» **WHAT TO WORK ON**
The only thing to send back is the number of lines below that hold the string "Минимальный".
----- MATERIAL FOR THE TASK
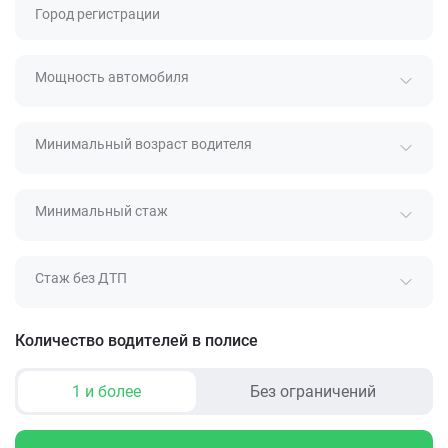
Город регистрации
Мощность автомобиля
Минимальный возраст водителя
Минимальный стаж
Стаж без ДТП
Количество водителей в полисе
1 и более
Без ограничений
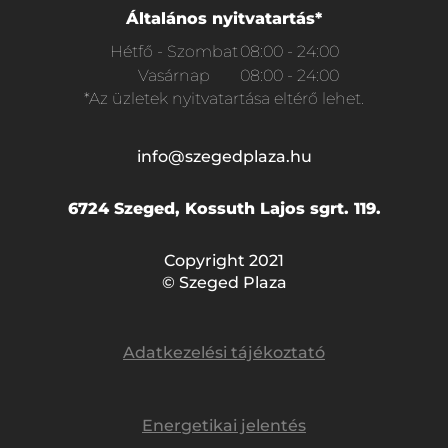
Általános nyitvatartás*
Hétfő - Szombat
08:00 - 24:00
Vasárnap
08:00 - 24:00
*Az üzletek nyitvatartása eltérő lehet.
info@szegedplaza.hu
6724 Szeged, Kossuth Lajos sgrt. 119.
Copyright 2021
© Szeged Plaza
Adatkezelési tájékoztató
Energetikai jelentés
----------
» **ANSWER FOR THE TASK**
2